Winter CMS on Gitpod
Winter CMS now supports the Gitpod.io service to provide near-instant development and testing environments for Winter CMS.
This service allows you to check out the Winter CMS codebase at any commit, any branch or any pull request and be given a full Visual Studio Code environment that is completely configured and bootstrapped to run Winter CMS immediately.
Each instance contains the following:
- Winter CMS with the DebugBar plugin.
- VSCode.
- MySQL 5.7.
- PHP 7.4 with all required extensions.
- PHP Xdebug extension.
- Composer 2.
- MailHog service for capturing emails.
To use this service, you will need an account on Gitpod - one can easily be created by using your GitHub login. You will receive 50 hours per month free for use on Gitpod, but can opt to increase your hours (or even get unlimited hours) by purchasing a higher plan on Gitpod.
Creating a Gitpod instance
There are several ways to create a Gitpod instance of Winter CMS:
- Use one of the Open in Gitpod button, which will be available in the README of Winter CMS, as well as any pull request submitted to Winter CMS.
- Install the Gitpod extension for Chrome or Firefox, which provides a Gitpod button in GitHub.
- Manually create an instance by copying a GitHub address within the Winter CMS repo, and prefixing the address with
https://gitpod.io/#/
The Gitpod instance may take a minute or two to boot up if it has not been pre-built.
Note: For brevity, Gitpod instances have the initial admin account set to admin / admin as the username and password to login. If you intend to share the URL, we recommend you change this password.
Accessing the services
The Gitpod instance is set-up to boot all necessary services and then provides two web-facing services - the Winter CMS install itself, which is run on port 8000, and MailHog, which is run on port 8025.

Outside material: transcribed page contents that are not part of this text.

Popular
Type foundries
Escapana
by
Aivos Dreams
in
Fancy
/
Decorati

You can click the Ports section in the status bar of VSCode, which will take you to the available ports, and click on one of these ports to view the actions for the port. The "globe" icon will open up a special URL which will access the service on that port. We automatically load up Winter CMS on boot in a new tab.
MySQL
By default, MySQL only runs locally within the Gitpod instance, and cannot be connected to from the outside. However, you can use the Gitpod Local Companion service to tunnel into the running Gitpod instance and access its services on your own computer.

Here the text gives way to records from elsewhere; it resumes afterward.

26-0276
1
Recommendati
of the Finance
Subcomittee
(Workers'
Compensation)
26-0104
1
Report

Install the app for your OS, then run gitpod-local-companion-[darwin|linux|windows]
to set up the tunneling service. For MySQL, this will make the database available on port 3306 on your computer.
You can then connect to it using any MySQL management program of your choice.
Config files
By default, the Winter CMS Gitpod instance will use php artisan winter:env
to create an .env
file that will contain your config. Because this command rewrites the main config files in the config
directory, which will appear as changes in Git, we mark these files as "unwatched" in Git so that they are not committed to GitHub.

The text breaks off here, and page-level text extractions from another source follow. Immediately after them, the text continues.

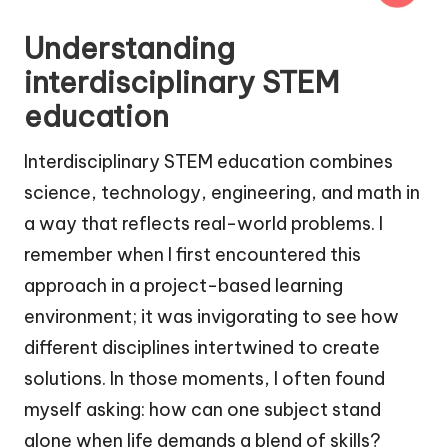
Understanding
interdisciplinary STEM
education
Interdisciplinary STEM education combines
science, technology, engineering, and math in
a way that reflects real-world problems. I
remember when I first encountered this
approach in a project-based learning
environment; it was invigorating to see how
different disciplines intertwined to create
solutions. In those moments, I often found
myself asking: how can one subject stand
alone when life demands a blend of skills?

If you are editing a pull request that does contain config changes that you wish to include in the PR, you can use the .gitpod/gitpod-show-config
helper script inside your Gitpod instance to make these files appear in the Git changes.
Debugging
Debugging Winter CMS in Gitpod is super simple - all necessary setup has already been done! You can access the Debugging tab in VSCode and press start on the debugging tool to use breakpoints within your code. Note that Gitpod does impose a time limit on responses from the web server, so you may find that using the debugging will result in timeouts when viewing your Winter CMS instance, however, debugging should still continue without issue.